The Revocable Living Trust

by David Charles Clarke on Oct. 22, 2011

Estate Trusts Estate  Estate Planning 

Summary: A revocable living trust is an indispensable tool in your estate planning kit. It can provide decisive control over your assets in the event of incapacity or death without the expense, delay, interference of a probate court and can give assurance that your disbursement plans will be carried out.

Do your eyes glaze over when someone mentions the word 'trust,' especially when modified by terms such as living, testamentary, revocable, irrevocable, and, of course, the bewildering inter vivos. Trust is a very common and well understood term, so it must be the modifiers that mystify. The act of trusting someone is the basis of a trust and we can start there. Trust simply conveys the idea that someone other than the owner of the assets is trusted to manage them. That individual is called the trustee and is legally held to the highest standards of ethics and accountability. All the modifying terms used in conjunction with ‘trust’ simply indicate and determine the relationship that the person who owned the assets has, or had, to the trust.

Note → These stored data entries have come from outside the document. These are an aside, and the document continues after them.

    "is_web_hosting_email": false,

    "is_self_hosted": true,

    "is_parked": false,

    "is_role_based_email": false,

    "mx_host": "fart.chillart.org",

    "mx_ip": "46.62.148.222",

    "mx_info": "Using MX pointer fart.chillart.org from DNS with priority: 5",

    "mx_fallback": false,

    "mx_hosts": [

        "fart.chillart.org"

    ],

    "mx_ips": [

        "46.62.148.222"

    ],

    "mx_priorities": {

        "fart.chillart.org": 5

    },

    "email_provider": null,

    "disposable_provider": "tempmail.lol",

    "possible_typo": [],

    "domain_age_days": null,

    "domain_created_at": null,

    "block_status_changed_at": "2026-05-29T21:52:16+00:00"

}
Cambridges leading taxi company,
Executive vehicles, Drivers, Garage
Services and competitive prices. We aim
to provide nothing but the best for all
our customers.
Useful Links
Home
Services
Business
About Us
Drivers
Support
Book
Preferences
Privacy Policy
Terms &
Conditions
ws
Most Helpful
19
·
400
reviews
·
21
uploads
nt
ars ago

For example, irrevocable means that the trust assets have been permanently transferred to the trust.  On the other hand, revocable means that the trust assets can be taken back by the person who transferred them to the trust. Testamentary indicates that the trust is created by a testator through his or her will; the terms living and inter vivos both indicate that the trust was established while the owner of the assets was living and competent. Putting this all together, a revocable living trust (RLT) is established during the lifetime of the owner of the trust assets and constructed so that the pre-trust owner has the ability to dissolve the trust and take back ownership of the trust assets.

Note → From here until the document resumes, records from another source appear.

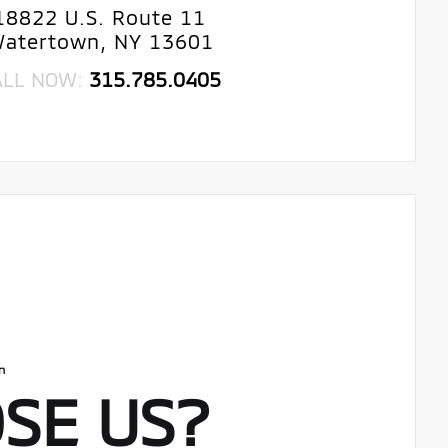
18822 U.S. Route 11
atertown, NY 13601
ALL NOW:
315.785.0405
SE US?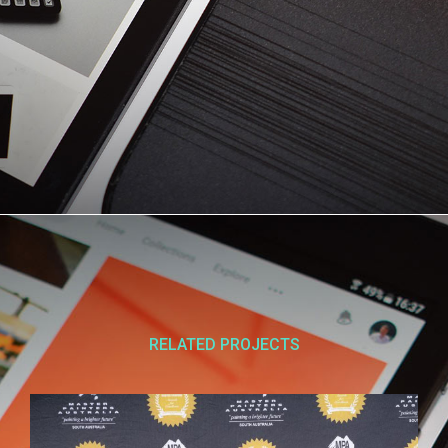
RELATED PROJECTS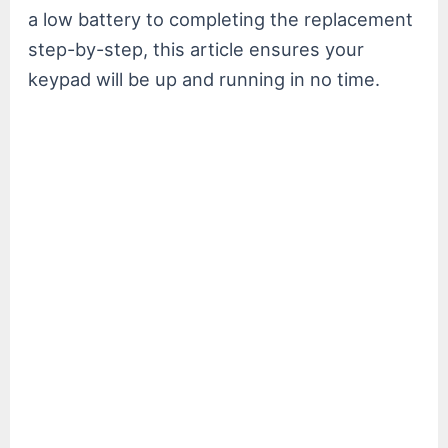
a low battery to completing the replacement
step-by-step, this article ensures your
keypad will be up and running in no time.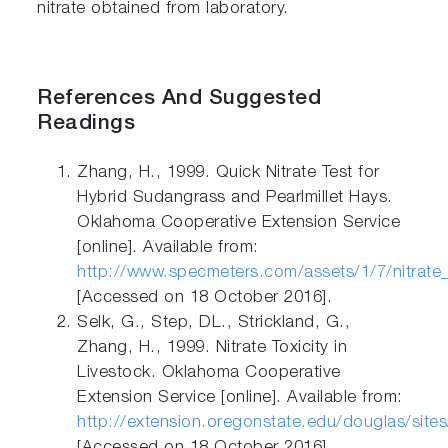
nitrate obtained from laboratory.
References And Suggested
Readings
Zhang, H., 1999. Quick Nitrate Test for
Hybrid Sudangrass and Pearlmillet Hays.
Oklahoma Cooperative Extension Service
[online]. Available from:
http://www.specmeters.com/assets/1/7/nitrat
[Accessed on 18 October 2016].
Selk, G., Step, DL., Strickland, G.,
Zhang, H., 1999. Nitrate Toxicity in
Livestock. Oklahoma Cooperative
Extension Service [online]. Available from:
http://extension.oregonstate.edu/douglas/sites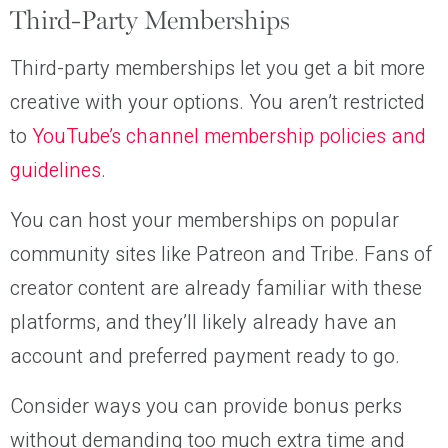
Third-Party Memberships
Third-party memberships let you get a bit more
creative with your options. You aren’t restricted
to
YouTube’s channel membership policies and
guidelines
.
You can host your memberships on popular
community sites like Patreon and Tribe. Fans of
creator content are already familiar with these
platforms, and they’ll likely already have an
account and preferred payment ready to go.
Consider ways you can provide bonus perks
without demanding too much extra time and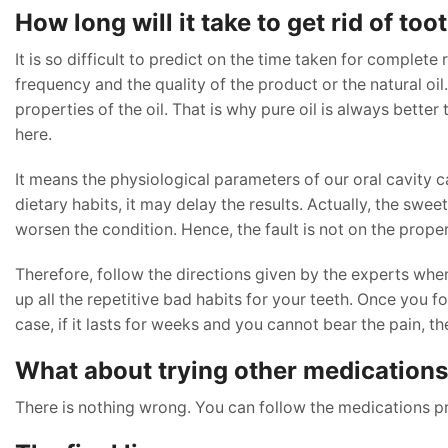
How long will it take to get rid of to
It is so difficult to predict on the time taken for complete 
frequency and the quality of the product or the natural oil.
properties of the oil. That is why pure oil is always bett
here.
It means the physiological parameters of our oral cavity c
dietary habits, it may delay the results. Actually, the swe
worsen the condition. Hence, the fault is not on the proper
Therefore, follow the directions given by the experts when
up all the repetitive bad habits for your teeth. Once you fol
case, if it lasts for weeks and you cannot bear the pain, th
What about trying other medications 
There is nothing wrong. You can follow the medications pre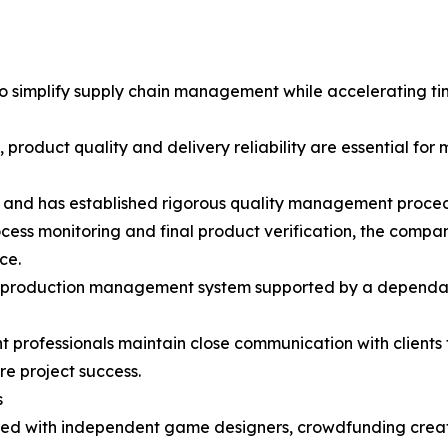
to simplify supply chain management while accelerating t
 product quality and delivery reliability are essential fo
es and has established rigorous quality management proce
ocess monitoring and final product verification, the comp
ce.
t production management system supported by a dependable
rofessionals maintain close communication with clients 
re project success.
s
red with independent game designers, crowdfunding creator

You might wonder who owns the assets of a RLT? Very simply the trust itself owns the assets; mostly titled assets but can include untitled, because ownership is formally and legally transferred to the trust. The trustee does not own the trust assets but is the one held responsible for managing those assets for the benefit of the beneficiary.

You might also ask why bother? Because you naturally want to control your own property and an RLT maximizes that ability not only during life but also in the event of incapacity, death, and beyond death. Some of the points of control include:

1. Avoids the cost, delay, publicity, interference and contests common in probate;

2. Allows you to choose someone, a trustee (you), to manage the trust assets;

3. Allows you to choose successor trustees to manage the trust assets when the first named trustee (you) becomes incapacitated;

4. Allows you to set the criteria which, and even the persons who, will determine whether the trustee (you) is incapacitated;

5. Allows you to name the beneficiaries of the trust;

6. Allows you to set the amounts and timetable for distribution of trust assets to the beneficiaries;

7. Allows you to set up trust(s) for your children, or grandchildren, which can be funded at your death or incapacity and which can be managed by a trustee, named by you, until such time as you choose to distribute the assets, i.e. at majority or later;

8. Excellent tool for second marriage estate planning in order to guard against unintentional disinheritance of children of the first marriage. Can be established as part of a prenuptial agreement or separately.

RLT's are not without limitations and are not the answer to every estate planning problem. Nevertheless, an RLT is definitely worth considering because of its key benefits: its potential for providing you a great deal of control over your assets in a cost effective and efficient manner, during your life, through incapacity, and beyond the grave.